Finding the Right Words

by
Michael Depp
From the January/February 2006 issue of
Poets & Writers Magazine

Stories about Katrina flooded the national news as water poured relentlessly into the city’s bowl. For days, there was the simple shock of it all, and the immediacy of images told a desperate and damning story with which print could not yet keep up. But journalists proved themselves swifter and more resourceful than FEMA workers, and, in their way, they began to take ownership of the chaos into which the city had descended.

At that point I was in Jackson, Mississippi, at the second stage of an evolving evacuation that we were figuring out as we went along. The possibility of writing anything, for me, was simply impractical. There were three couples with us now—plus a staggering number of pets—all squeezed into a small house belonging to one friend’s mother. The house had one bathroom, one phone line, and one dial-up Internet connection. And once there, we all had urgent priorities: There were family members who needed calling, FEMA applications to be made, meals for seven to be prepared. We were grappling with the sudden reality of our diaspora, and the inevitability that in a few more days we would need to fan out to somewhere even farther away from our homes. And then the New York Times reporter called.

Since I was the writer among us, I was delegated to talk to the reporter, who had gotten wind of our cramped household in exile. But even as I relayed our story, I felt it slipping away from me. I wanted to tell this.
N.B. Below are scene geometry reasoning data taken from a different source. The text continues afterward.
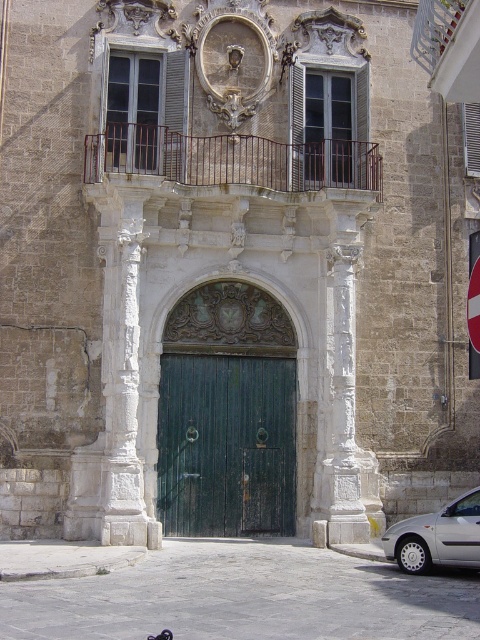 You are a visitor approaching the entrance of this historic building. You see the green wooden door at center and the white plastic sign at upper right. Which object is positioned to the left of the other?

The green wooden door at center is to the left of the white plastic sign at upper right.

You are standing in front of the historic building and want to take a photo of the entrance. To ensure the white stone column at left is centered in your shot, where should you position yourself relative to the column?

To center the white stone column at left in your photo, position yourself directly in front of the column at the point specified by its 2D coordinates, which is at location 0.598 on the x axis and 0.258 on the y axis.

You are standing in front of the historic building and want to determine the relative positions of two points marked on the facade. The first point is at coordinates point (271,374) and the second is at point (474,294). Which point is closer to you?

Point (271,374) is closer to you than point (474,294) because it is further to the viewer according to the description. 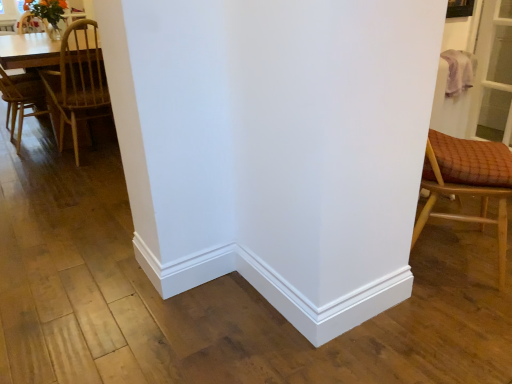 Question: Can you confirm if wooden checkered cushion at right, which is counted as the first chair, starting from the front, is shorter than light brown wooden table at left?

Choices:
 (A) yes
 (B) no

Answer: (B)

Question: Is wooden checkered cushion at right, which is counted as the first chair, starting from the front, in front of light brown wooden table at left?

Choices:
 (A) no
 (B) yes

Answer: (B)

Question: Is there a large distance between wooden checkered cushion at right, which is counted as the first chair, starting from the front, and light brown wooden table at left?

Choices:
 (A) no
 (B) yes

Answer: (B)

Question: From a real-world perspective, is wooden checkered cushion at right, the 1th chair in the right-to-left sequence, physically below light brown wooden table at left?

Choices:
 (A) no
 (B) yes

Answer: (A)

Question: Considering the relative sizes of wooden checkered cushion at right, the 1th chair in the right-to-left sequence, and light brown wooden table at left in the image provided, is wooden checkered cushion at right, the 1th chair in the right-to-left sequence, taller than light brown wooden table at left?

Choices:
 (A) no
 (B) yes

Answer: (B)

Question: Relative to light brown wooden table at left, is wooden checkered cushion at right, which is counted as the first chair, starting from the front, in front or behind?

Choices:
 (A) behind
 (B) front

Answer: (B)

Question: In terms of height, does wooden checkered cushion at right, marked as the second chair in a left-to-right arrangement, look taller or shorter compared to light brown wooden table at left?

Choices:
 (A) short
 (B) tall

Answer: (B)

Question: From the image's perspective, is wooden checkered cushion at right, the 1th chair in the right-to-left sequence, positioned above or below light brown wooden table at left?

Choices:
 (A) below
 (B) above

Answer: (A)

Question: In the image, is wooden checkered cushion at right, the 1th chair in the right-to-left sequence, on the left side or the right side of light brown wooden table at left?

Choices:
 (A) left
 (B) right

Answer: (B)

Question: Would you say wooden chair at left, positioned as the 1th chair in left-to-right order, is to the left or to the right of light brown wooden table at left in the picture?

Choices:
 (A) left
 (B) right

Answer: (B)

Question: Relative to light brown wooden table at left, is wooden chair at left, positioned as the 1th chair in left-to-right order, in front or behind?

Choices:
 (A) front
 (B) behind

Answer: (A)

Question: Would you say wooden chair at left, placed as the 2th chair when sorted from front to back, is inside or outside light brown wooden table at left?

Choices:
 (A) outside
 (B) inside

Answer: (A)

Question: Is wooden chair at left, marked as the first chair in a back-to-front arrangement, taller or shorter than light brown wooden table at left?

Choices:
 (A) short
 (B) tall

Answer: (B)

Question: Considering the positions of light brown wooden table at left and wooden chair at left, marked as the first chair in a back-to-front arrangement, in the image, is light brown wooden table at left taller or shorter than wooden chair at left, marked as the first chair in a back-to-front arrangement,?

Choices:
 (A) tall
 (B) short

Answer: (B)

Question: From the image's perspective, is light brown wooden table at left located above or below wooden chair at left, positioned as the 1th chair in left-to-right order?

Choices:
 (A) below
 (B) above

Answer: (B) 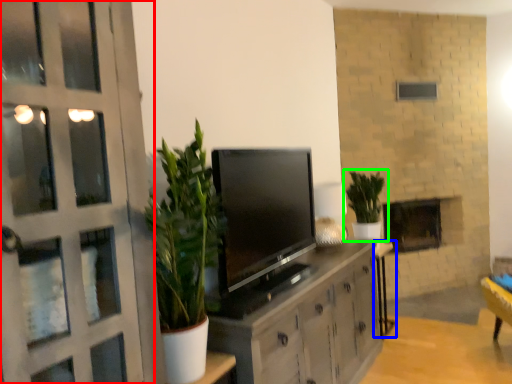 Question: Which object is the closest to the door (highlighted by a red box)? Choose among these: table (highlighted by a blue box) or houseplant (highlighted by a green box).

Choices:
 (A) table
 (B) houseplant

Answer: (B) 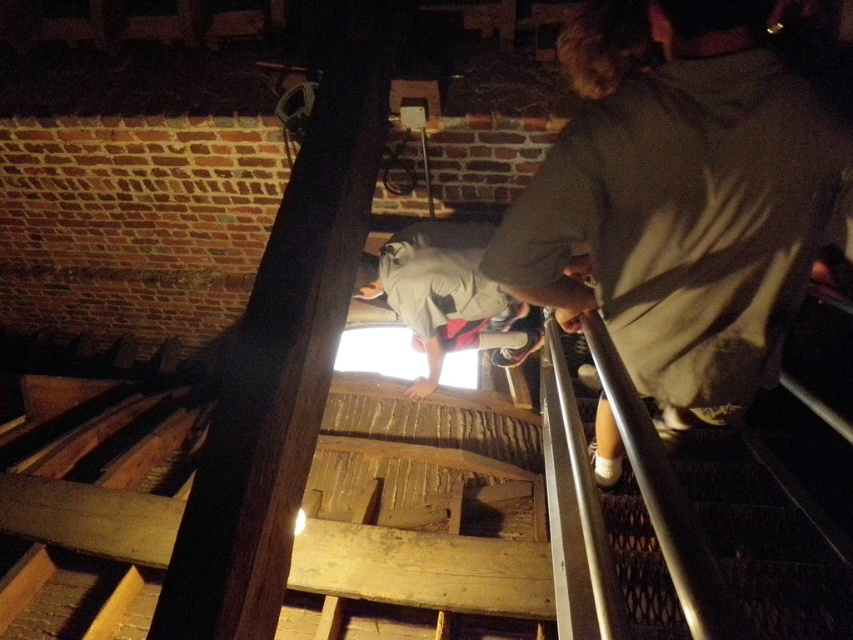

It didn’t belong to someone sitting at a desk twelve hundred miles away, jotting down the broad strokes of our predicament as color for a piece on Katrina’s Exiles.

A torrent of impotent anger struck me, directed at multiple targets: at the president, for his glib remarks made immediately after the storm (“I used to have a little too much fun there myself, heh heh”) and for the people who would die because of his lumbering pace and inadequate leadership; at FEMA, for its inexcusable, tangled response; at Congress, for not heeding the warnings that they had heard for years; at the reporter on the phone—my ongoing story should not be mere seasoning for hers.

But this was the cold reality, now that I was ready to say something: The floor and ceiling were suddenly gone from my world, and though I’d managed to brace myself against something, I did not—could not—step outside this tableau fast enough to tell a story about what happened. The nation was enthralled with a disaster that was moving too quickly to accommodate stopping for anyone. The Times reporter had her deadline. The nation had a bottomless news appetite to feed. And I had only begun to formulate the question that would haunt me as both a writer and a participant: What is this all going to mean?